Important environmental risk factors for HCC include chronic hepatitis virus infections, alcohol abuse, and non-alcoholic steatohepatitis (NASH). These risk factors are also relevant aetiologic factors for cirrhosis[4]. In Eastern Asia and sub-Saharan Africa the main risk factors for HCC are chronic hepatitis B infection and exposure to aflatoxin B1. In North America, Europe, and Japan, the main risk factors are chronic hepatitis C (CHC) infection and alcohol consumption[5]. HCV increases HCC risk by promoting cirrhosis and causing specific genetic lesions to the infected liver cells[6]. Clinically relevant hepatitis viral infections has been shown to predispose individuals to HCC, similarly, occult hepatitis B infection has been associated with the development of HCC[7].

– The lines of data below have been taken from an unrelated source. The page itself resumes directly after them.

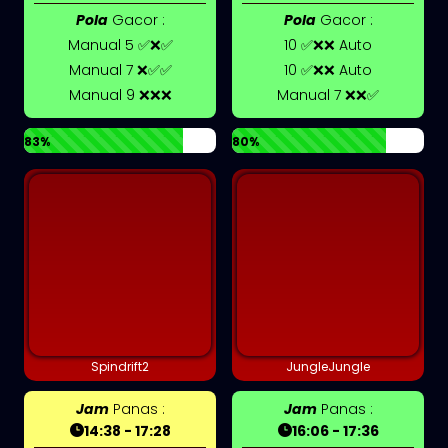
Pola
Gacor :
Pola
Gacor :
Manual 5 ✅❌✅
10 ✅❌❌ Auto
Manual 7 ❌✅✅
10 ✅❌❌ Auto
Manual 9 ❌❌❌
Manual 7 ❌❌✅
83%
80%
Spindrift2
JungleJungle
Jam
Panas :
Jam
Panas :
14:38 - 17:28
16:06 - 17:36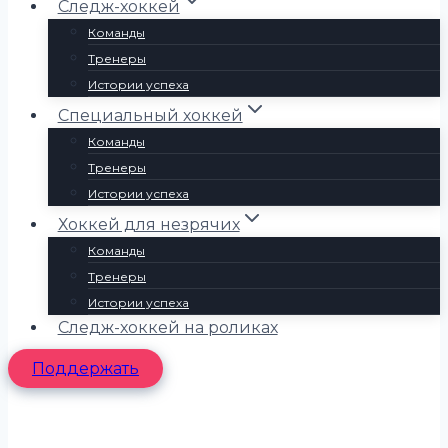
Следж-хоккей
Команды
Тренеры
Истории успеха
Специальный хоккей
Команды
Тренеры
Истории успеха
Хоккей для незрячих
Команды
Тренеры
Истории успеха
Следж-хоккей на роликах
Поддержать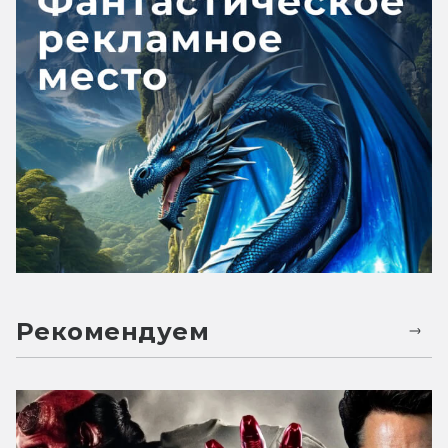
Рекомендуем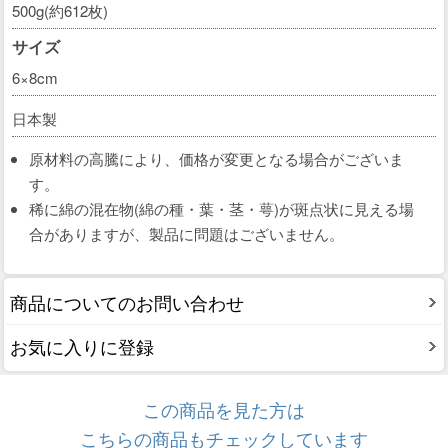
500g(約612枚)
サイズ
6×8cm
日本製
原材料の高騰により、価格が変更となる場合がございま
す。
稀に綿の混在物(綿の種・葉・茎・萼)が斑点状に見える場
合がありますが、製品に問題はございません。
商品についてのお問い合わせ
お気に入りに登録
この商品を見た方は
こちらの商品もチェックしています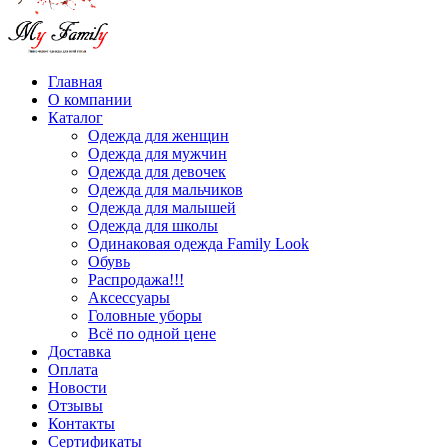
Главная
О компании
Каталог
Одежда для женщин
Одежда для мужчин
Одежда для девочек
Одежда для мальчиков
Одежда для малышей
Одежда для школы
Одинаковая одежда Family Look
Обувь
Распродажа!!!
Аксессуары
Головные уборы
Всё по одной цене
Доставка
Оплата
Новости
Отзывы
Контакты
Сертификаты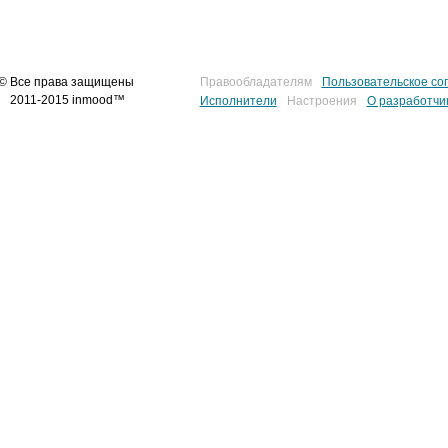
© Все права защищены
Правообладателям
Пользовательское со
2011-2015 inmood™
Исполнители
Настроения
О разработчи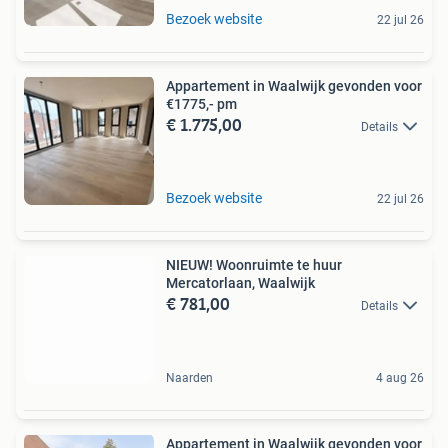
Bezoek website
22 jul 26
Appartement in Waalwijk gevonden voor
€1775,- pm
€ 1.775,00
Details
Bezoek website
22 jul 26
NIEUW! Woonruimte te huur
Mercatorlaan, Waalwijk
€ 781,00
Details
Naarden
4 aug 26
Appartement in Waalwijk gevonden voor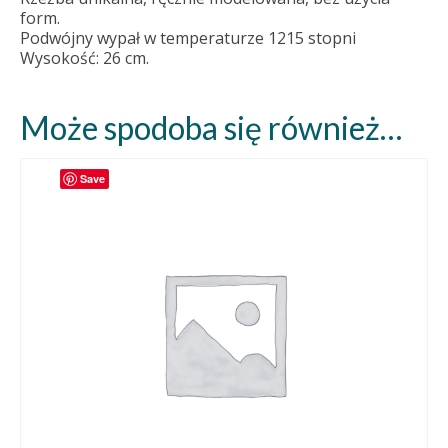
form.
Podwójny wypał w temperaturze 1215 stopni
Wysokość: 26 cm.
Może spodoba się również…
Save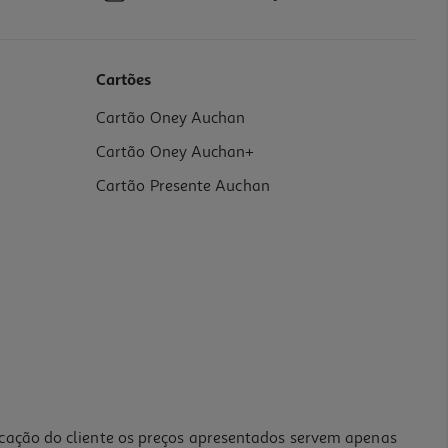
Cartões
Cartão Oney Auchan
Cartão Oney Auchan+
Cartão Presente Auchan
icação do cliente os preços apresentados servem apenas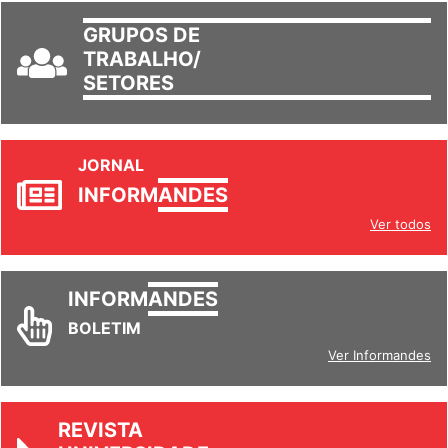
GRUPOS DE
TRABALHO/
SETORES
JORNAL
INFORM
ANDES
Ver todos
INFORM
ANDES
BOLETIM
Ver Informandes
REVISTA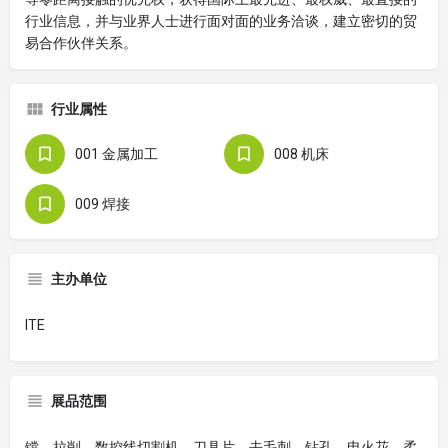
行业信息，并与业界人士进行面对面的业务洽谈，建立密切的贸
易合作伙伴关系。
行业属性
001 金属加工
008 机床
009 焊接
主办单位
ITE
展品范围
镗、拉削、数控线切割机、刀具片、去毛刺、钻孔、电火花、柔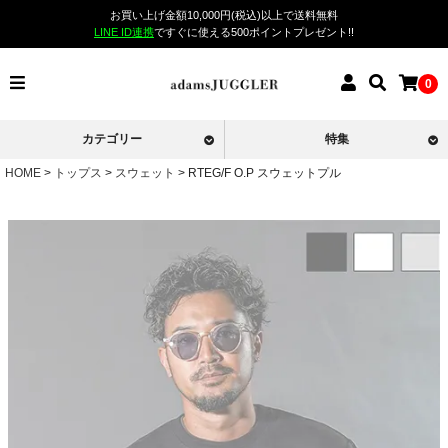
お買い上げ金額10,000円(税込)以上で送料無料
LINE ID連携
ですぐに使える500ポイントプレゼント!!
0
カテゴリー
特集
HOME
トップス
スウェット
RTEG/F O.P スウェットプル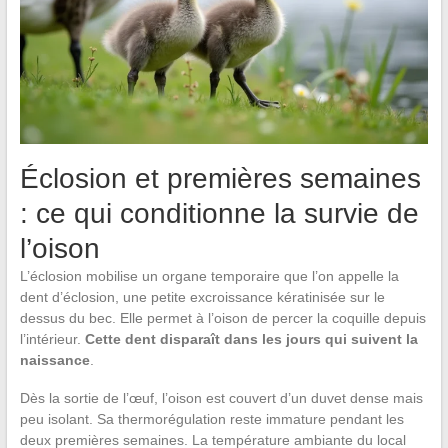
Éclosion et premières semaines
: ce qui conditionne la survie de
l’oison
L’éclosion mobilise un organe temporaire que l’on appelle la
dent d’éclosion, une petite excroissance kératinisée sur le
dessus du bec. Elle permet à l’oison de percer la coquille depuis
l’intérieur.
Cette dent disparaît dans les jours qui suivent la
naissance
.
Dès la sortie de l’œuf, l’oison est couvert d’un duvet dense mais
peu isolant. Sa thermorégulation reste immature pendant les
deux premières semaines. La température ambiante du local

Higher viral loads with prolonged infections have been correlated with the occurrence of HCC and may be due to accumulated risks from chronic oncogenic damage[8]. Daily alcohol consumption and Aflatoxin food contamination have been associated with increased risks of HCC[9,10]. Patients with CHC, increased insulin resistance and high serum adiponectin levels are more likely to develop liver cancer[11]. Metabolic syndrome, a combination of phenomena, including obesity, dyslipidaemia, insulin resistance and type 2 diabetes mellitus (DM), is a known potential risk factor for HCC. Due to obesity or other causes, NASH has been associated with increased risks of HCC[12,13]. DM has been associated with a two to three fold increased risk of HCC. Additionally, DM has been shown to affect the prognosis of HCC after curative therapies[14]. Furthermore, DM type 2 can lead to HCC caused by carcinogenic effects on the liver and other tissues from insulin-like growth factor-1 (IGF-1) due to hyperinsulinaemia and insulin-resistance (Figure ​(Figure11)[15,16]. The risk for HCC was particularly higher in diabetic patients treated with insulin[17]. However, Yamamoto et al[18], 2012, reported a case in which a dramatic regression of HCC was observed after four weeks of treatment with a dipeptidyl peptidase-4 enzyme (DPP-4) inhibitor in a patient with HCV-related chronic hepatitis. CD8+ T-cells were shown to accumulate around the HCC tissue, indicating that a DPP-4 inhibitor may safely exert beneficial effects on HCV-related HCC through immunity modulation[19]. A 1.7-fold increase in the incidence rates of HCC was reported for individuals with hereditary haemochromatosis confirming preliminary observations in smaller studies in related populations[20]. A correlation was also observed for alcoholics presenting with liver iron overload for increased risks of HCC and C282Y mutation in haemochromatosis[21].

Insulin resistance and the development of hepatocellular carcinoma (cited from Eslam et al[16], 2011). HCC: Hepatocellular carcinoma; HOMA-IR: Homeostasis model of insulin resistance; IRS: Insulin receptor; MAPK: Mitogen-activated protein kinase; IGF1: Insulin like growth factor 1; CTGF: Connective tissue growth factor.